## Data below
Segment Open

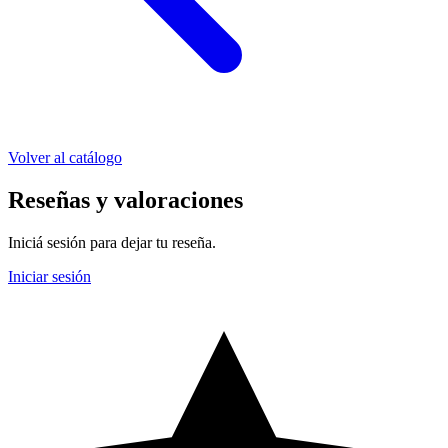
Volver al catálogo
Reseñas y valoraciones
Iniciá sesión para dejar tu reseña.
Iniciar sesión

Segment Closed

## Exercise aim
Starting from the line with "Reseñas y valoraciones", write out every remaining line of the data above exactly, the final line included, and nothing before it.

## The completed task
Reseñas y valoraciones
Iniciá sesión para dejar tu reseña.
Iniciar sesión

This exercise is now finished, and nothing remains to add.